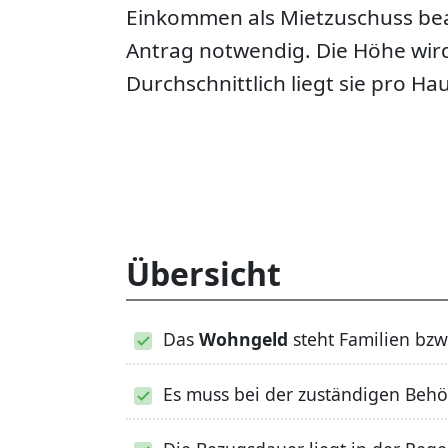
Einkommen als Mietzuschuss bean
Antrag notwendig. Die Höhe wird
Durchschnittlich liegt sie pro Ha
Übersicht
Das
Wohngeld
steht Familien bzw
Es muss bei der zuständigen Beh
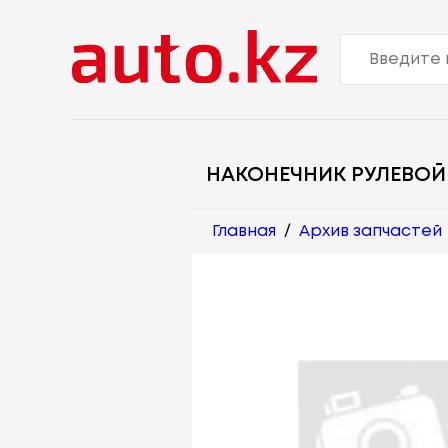
НАКОНЕЧНИК РУЛЕВОЙ
Главная
/
Архив запчастей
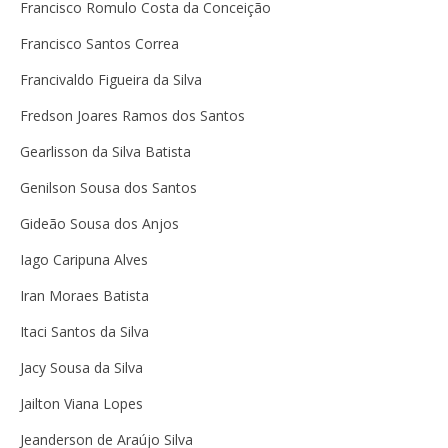
Francisco Romulo Costa da Conceição
Francisco Santos Correa
Francivaldo Figueira da Silva
Fredson Joares Ramos dos Santos
Gearlisson da Silva Batista
Genilson Sousa dos Santos
Gideão Sousa dos Anjos
Iago Caripuna Alves
Iran Moraes Batista
Itaci Santos da Silva
Jacy Sousa da Silva
Jailton Viana Lopes
Jeanderson de Araújo Silva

WORK REQUIRED:
Nothing but the lines from the one holding "Antrag notwendig. Die Höhe wird" through the last line of the entries should be written out, exactly and inclusively, minus the pictures.

RESPONSE TO THE TASK:
Antrag notwendig. Die Höhe wird
Durchschnittlich liegt sie pro Ha
Übersicht
Das
Wohngeld
steht Familien bzw
Es muss bei der zuständigen Beh
НАКОНЕЧНИК РУЛЕВОЙ
Главная
/
Архив запчастей
Francisco Romulo Costa da Conceição
Francisco Santos Correa
Francivaldo Figueira da Silva
Fredson Joares Ramos dos Santos
Gearlisson da Silva Batista
Genilson Sousa dos Santos
Gideão Sousa dos Anjos
Iago Caripuna Alves
Iran Moraes Batista
Itaci Santos da Silva
Jacy Sousa da Silva
Jailton Viana Lopes
Jeanderson de Araújo Silva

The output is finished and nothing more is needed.